Return all the lines below in which the string "Delibere" appears.

[Saved data entries]
········
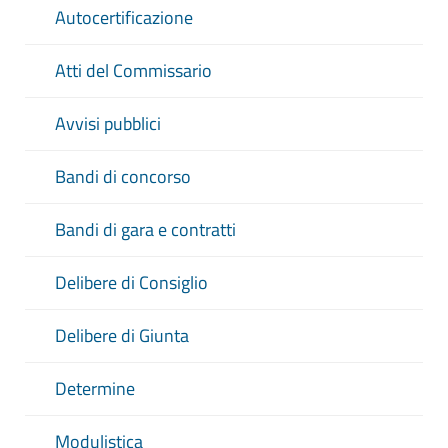
Autocertificazione
Atti del Commissario
Avvisi pubblici
Bandi di concorso
Bandi di gara e contratti
Delibere di Consiglio
Delibere di Giunta
Determine
Modulistica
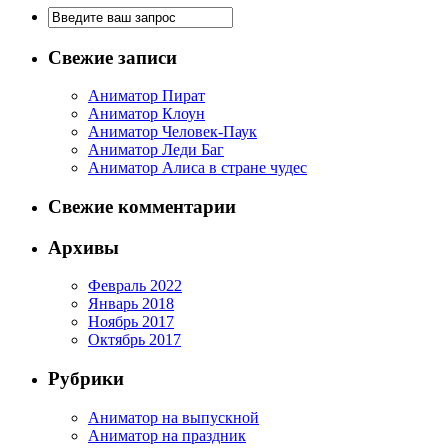
Свежие записи
Аниматор Пират
Аниматор Клоун
Аниматор Человек-Паук
Аниматор Леди Баг
Аниматор Алиса в стране чудес
Свежие комментарии
Архивы
Февраль 2022
Январь 2018
Ноябрь 2017
Октябрь 2017
Рубрики
Аниматор на выпускной
Аниматор на праздник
········
• **Expected answer**:
Delibere di Consiglio
Delibere di Giunta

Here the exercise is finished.